メトロウェザーがシリーズAラウンドにて2.2億円の資金調達を実施、「風」を観測できるドップラー・ライダー高精度化・小型化進める

「高精度風況観測」を提供する京都大学発ベンチャーのメトロウェザー株式会社(京都府宇治市、以下「同社」)が、Drone Fund(東京都港区)、リアルテックファンド (東京都港区)、真鍋康正(高松琴平電気鉄道株式会社 代表取締役社長)を引受先とした第三者割当増資と、国立研究開発法人新エネルギー・産業技術総合開発機構(NEDO)による平成30年度「ベンチャー企業等による新エネルギー技術革新支援事業」助成事業に採択され、総額2.2億円の資金調達を実施しました。
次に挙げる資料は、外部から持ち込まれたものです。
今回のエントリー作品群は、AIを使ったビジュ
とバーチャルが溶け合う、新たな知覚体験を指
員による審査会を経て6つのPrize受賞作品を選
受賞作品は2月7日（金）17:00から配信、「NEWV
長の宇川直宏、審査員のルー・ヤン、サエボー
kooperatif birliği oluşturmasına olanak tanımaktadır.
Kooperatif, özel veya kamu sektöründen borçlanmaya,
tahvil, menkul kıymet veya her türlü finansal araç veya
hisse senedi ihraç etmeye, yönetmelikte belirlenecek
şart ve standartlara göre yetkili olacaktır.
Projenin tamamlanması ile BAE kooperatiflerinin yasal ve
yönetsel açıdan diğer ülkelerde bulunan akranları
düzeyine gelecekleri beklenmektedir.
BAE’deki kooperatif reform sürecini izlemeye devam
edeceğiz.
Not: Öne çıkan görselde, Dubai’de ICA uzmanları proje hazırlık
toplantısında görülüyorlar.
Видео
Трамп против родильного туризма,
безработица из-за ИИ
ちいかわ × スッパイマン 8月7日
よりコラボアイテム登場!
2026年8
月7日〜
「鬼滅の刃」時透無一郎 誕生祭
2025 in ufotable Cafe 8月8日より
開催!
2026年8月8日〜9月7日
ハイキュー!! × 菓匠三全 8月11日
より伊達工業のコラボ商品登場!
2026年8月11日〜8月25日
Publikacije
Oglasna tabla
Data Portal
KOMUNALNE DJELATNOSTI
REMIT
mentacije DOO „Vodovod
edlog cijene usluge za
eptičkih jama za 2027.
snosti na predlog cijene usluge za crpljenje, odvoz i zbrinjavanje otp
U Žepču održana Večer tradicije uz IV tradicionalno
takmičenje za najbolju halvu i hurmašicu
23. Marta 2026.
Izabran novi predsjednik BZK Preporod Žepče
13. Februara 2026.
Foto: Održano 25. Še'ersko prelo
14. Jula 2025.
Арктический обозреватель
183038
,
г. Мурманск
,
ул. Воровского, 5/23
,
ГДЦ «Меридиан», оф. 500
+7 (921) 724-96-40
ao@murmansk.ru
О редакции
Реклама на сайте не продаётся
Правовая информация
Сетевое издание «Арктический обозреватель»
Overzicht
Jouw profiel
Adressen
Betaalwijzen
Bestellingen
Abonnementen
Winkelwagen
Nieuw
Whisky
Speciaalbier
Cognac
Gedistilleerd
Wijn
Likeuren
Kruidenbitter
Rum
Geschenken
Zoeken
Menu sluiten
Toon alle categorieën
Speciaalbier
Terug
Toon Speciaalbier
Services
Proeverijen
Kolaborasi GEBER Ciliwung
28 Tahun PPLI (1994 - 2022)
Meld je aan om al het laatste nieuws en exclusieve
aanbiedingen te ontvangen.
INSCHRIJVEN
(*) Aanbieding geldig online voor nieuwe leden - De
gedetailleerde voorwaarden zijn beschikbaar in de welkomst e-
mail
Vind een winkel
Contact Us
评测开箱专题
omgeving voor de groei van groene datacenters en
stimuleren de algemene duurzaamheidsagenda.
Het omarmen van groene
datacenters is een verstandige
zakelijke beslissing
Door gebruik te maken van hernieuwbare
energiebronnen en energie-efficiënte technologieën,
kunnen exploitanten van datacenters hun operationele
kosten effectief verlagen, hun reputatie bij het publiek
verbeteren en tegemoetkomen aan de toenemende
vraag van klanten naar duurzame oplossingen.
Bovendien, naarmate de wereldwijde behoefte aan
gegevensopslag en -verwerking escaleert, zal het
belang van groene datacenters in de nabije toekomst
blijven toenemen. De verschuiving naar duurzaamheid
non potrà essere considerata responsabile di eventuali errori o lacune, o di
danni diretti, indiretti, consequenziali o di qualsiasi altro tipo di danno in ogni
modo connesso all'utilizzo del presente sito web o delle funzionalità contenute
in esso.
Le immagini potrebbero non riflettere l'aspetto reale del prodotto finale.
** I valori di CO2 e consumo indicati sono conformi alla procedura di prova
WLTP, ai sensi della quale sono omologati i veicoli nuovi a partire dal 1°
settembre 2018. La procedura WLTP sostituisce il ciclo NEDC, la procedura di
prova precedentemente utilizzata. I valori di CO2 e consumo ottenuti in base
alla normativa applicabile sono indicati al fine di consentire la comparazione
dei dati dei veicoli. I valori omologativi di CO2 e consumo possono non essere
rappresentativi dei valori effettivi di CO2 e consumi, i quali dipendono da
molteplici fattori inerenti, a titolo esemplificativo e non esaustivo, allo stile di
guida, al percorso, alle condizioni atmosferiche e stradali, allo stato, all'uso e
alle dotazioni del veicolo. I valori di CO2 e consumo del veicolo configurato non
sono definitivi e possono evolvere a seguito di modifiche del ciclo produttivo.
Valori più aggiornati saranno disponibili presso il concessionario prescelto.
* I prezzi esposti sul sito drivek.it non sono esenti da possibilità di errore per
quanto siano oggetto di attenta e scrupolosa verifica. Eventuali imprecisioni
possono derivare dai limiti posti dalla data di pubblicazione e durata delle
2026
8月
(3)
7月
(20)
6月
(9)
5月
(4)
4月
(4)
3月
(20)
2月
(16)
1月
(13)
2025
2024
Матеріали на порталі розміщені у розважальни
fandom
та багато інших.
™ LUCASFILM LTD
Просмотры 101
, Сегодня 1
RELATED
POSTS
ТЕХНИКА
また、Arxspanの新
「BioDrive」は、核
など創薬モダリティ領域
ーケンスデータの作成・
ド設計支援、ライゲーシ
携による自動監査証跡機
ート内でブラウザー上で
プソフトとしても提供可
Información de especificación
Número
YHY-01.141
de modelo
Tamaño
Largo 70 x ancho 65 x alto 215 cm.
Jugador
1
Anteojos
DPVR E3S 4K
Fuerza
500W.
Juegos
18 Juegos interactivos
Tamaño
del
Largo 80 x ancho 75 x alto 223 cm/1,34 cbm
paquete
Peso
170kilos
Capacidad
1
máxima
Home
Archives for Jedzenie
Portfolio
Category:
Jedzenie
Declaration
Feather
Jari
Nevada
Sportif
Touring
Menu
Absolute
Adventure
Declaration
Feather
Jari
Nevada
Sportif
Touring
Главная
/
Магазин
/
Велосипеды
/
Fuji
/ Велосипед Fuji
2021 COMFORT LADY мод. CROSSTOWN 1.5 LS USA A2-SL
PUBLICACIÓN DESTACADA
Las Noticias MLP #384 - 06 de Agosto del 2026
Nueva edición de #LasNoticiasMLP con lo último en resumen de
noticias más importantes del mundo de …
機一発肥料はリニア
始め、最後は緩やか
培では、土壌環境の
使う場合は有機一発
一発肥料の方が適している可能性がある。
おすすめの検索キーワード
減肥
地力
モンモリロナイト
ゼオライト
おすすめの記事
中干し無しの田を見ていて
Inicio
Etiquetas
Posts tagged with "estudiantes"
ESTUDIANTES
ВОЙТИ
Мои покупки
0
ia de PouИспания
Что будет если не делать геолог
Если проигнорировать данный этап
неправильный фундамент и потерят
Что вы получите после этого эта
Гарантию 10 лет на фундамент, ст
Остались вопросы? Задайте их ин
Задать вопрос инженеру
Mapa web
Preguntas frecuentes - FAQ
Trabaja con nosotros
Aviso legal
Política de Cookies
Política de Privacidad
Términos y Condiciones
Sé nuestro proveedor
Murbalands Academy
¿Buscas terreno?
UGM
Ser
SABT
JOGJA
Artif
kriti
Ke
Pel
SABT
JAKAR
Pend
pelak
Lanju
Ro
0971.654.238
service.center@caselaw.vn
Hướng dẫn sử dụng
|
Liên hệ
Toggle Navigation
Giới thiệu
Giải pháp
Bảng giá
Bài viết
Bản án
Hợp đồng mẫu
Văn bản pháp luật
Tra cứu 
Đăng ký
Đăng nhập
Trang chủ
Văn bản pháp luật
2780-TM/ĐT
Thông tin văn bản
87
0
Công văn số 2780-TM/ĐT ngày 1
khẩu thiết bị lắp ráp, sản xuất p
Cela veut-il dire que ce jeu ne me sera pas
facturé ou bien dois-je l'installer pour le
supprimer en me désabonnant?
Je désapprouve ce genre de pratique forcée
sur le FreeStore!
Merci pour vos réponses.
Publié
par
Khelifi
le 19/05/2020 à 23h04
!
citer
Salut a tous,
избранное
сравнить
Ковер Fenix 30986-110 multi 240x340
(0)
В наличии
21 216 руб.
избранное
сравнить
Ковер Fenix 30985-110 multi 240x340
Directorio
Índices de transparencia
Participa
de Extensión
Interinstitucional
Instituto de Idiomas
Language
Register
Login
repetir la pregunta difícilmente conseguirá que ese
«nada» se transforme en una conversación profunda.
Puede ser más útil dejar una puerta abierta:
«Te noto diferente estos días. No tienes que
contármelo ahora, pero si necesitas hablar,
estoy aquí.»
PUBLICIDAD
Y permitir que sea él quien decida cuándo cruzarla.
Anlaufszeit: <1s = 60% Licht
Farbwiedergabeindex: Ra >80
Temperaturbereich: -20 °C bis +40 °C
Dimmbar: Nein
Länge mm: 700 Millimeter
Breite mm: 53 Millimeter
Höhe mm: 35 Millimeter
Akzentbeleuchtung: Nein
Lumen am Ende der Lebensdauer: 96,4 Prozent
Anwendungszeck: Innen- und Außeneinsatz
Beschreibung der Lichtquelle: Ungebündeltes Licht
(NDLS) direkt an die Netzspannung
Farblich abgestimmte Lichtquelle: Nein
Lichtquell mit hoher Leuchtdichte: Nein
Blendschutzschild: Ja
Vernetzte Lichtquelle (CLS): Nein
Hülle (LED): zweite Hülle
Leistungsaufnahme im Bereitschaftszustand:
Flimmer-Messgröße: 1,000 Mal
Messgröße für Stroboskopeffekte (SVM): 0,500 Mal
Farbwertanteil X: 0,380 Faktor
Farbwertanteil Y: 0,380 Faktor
 同社は今回の調達資金をもとに、大気観測装置「ドップラー・ライダー」の高精度化・小型化の開発を進める意向です。

 

「ドップラー・ライダー」とは?

今回の資金調達の鍵といえる大気観測装置、「ドップラー・ライダー」とはいったいどのようなものなのでしょうか。

ドローン社会の実現には、ドローンが「安全に」空を飛ぶための運航管理システムの整備が必須です。その中で厄介なのが「風」。原理上突風は回避することができないため、風が強いときはドローン落下のリスクが増大します。

「ドップラー・ライダー」は、レーザ光を発射し、大気中のエアロゾル(塵、微粒子)からの反射光を受信することによって風速・風向を観測することができます。長距離・高精度の気象観測レーダー開発の知見を応用し、独自の信号処理を行うことで高い精度を実現しています。これは、新大阪駅のホーム上にあるピンポン玉の動きを、東京駅から捉えられるほどの精度です。

これにより、ドローン飛行時の突風などの検知ができ、ドローン飛行の安全を守ります。

また、ゲリラ豪雨の前触れとなる上昇気流の把握が可能になり、気象災害による損害を抑えることにも貢献できます。

さらに高精度な風況観測技術の開発へ

従来のドップラー・ライダーは軍事用途や空港での運用を想定しており、数mから10m以上のサイズが一般的でしたが、同社は大幅な小型化を実現。

高層ビルの立ち並ぶ都市においても、3次元風況マップ(風況観測データ)を提供し、安全なドローン社会の実現を支える技術の開発を目指しています。

同社はドップラー・ライダーを通じて「空の安全」の提供を目指しています。ユースケースとしては、ドローンの飛行をはじめ、都市防災、風力発電、航空などが想定されています。

「空の安全」理念に投資家から熱い期待

同社が目指す「空の安全」に、投資家からは熱い期待が寄せられています。

「小型かつ高精度のドップラー・ライダーはドローン前提社会に必要不可欠なツールとなり、防災分野においても、緊急豪雨の確率的予報の提供を行うなど、社会的意義がとても高いです(Drone Fund代表、千葉功太郎氏)」

「超高分解能ドップラー・ライダーを通した風況観測はドローン社会の基盤を支える技術であり、また近年多くの被害を生んでいる気象災害の検知への応用が期待されるなど、防災分野を中心に社会インパクトが大きく、人類の発展に貢献できる技術であると考えています(リアルテックファンド代表、永田暁彦氏)」

多くのドローンが当たり前のように、かつ安全に上空を飛び交う社会。そして、災害を未然に防ぐことのできる社会の実現に向けて、同社は大きな一歩を踏み出したといえるでしょう。